Task item :: From the entries below, please output exactly the lines starting at the one containing "Comments feed" and ending at the one containing "Ayr: A Unique Coastal", both included.

Input data ::
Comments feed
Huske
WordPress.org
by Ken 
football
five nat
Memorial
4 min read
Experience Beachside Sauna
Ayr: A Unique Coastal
* * *
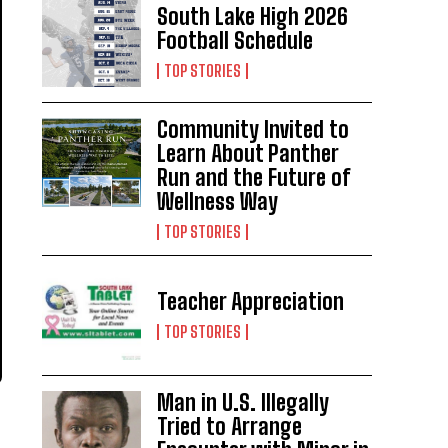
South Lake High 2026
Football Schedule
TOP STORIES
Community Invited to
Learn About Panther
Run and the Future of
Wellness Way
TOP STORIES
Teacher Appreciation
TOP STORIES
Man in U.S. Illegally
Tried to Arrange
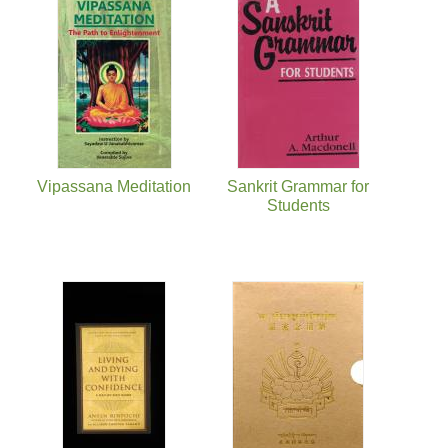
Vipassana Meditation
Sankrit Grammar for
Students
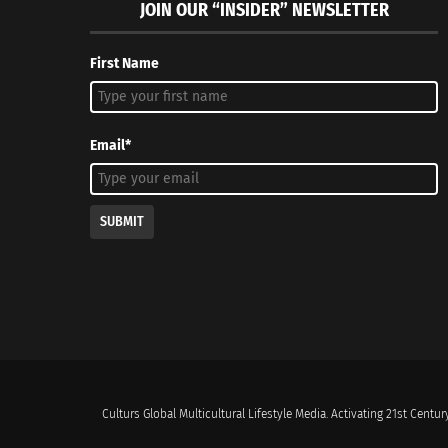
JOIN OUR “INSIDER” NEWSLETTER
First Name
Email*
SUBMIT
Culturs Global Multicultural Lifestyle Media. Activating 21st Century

Response area ::
Comments feed
Huske
WordPress.org
by Ken 
football
five nat
Memorial
4 min read
Experience Beachside Sauna
Ayr: A Unique Coastal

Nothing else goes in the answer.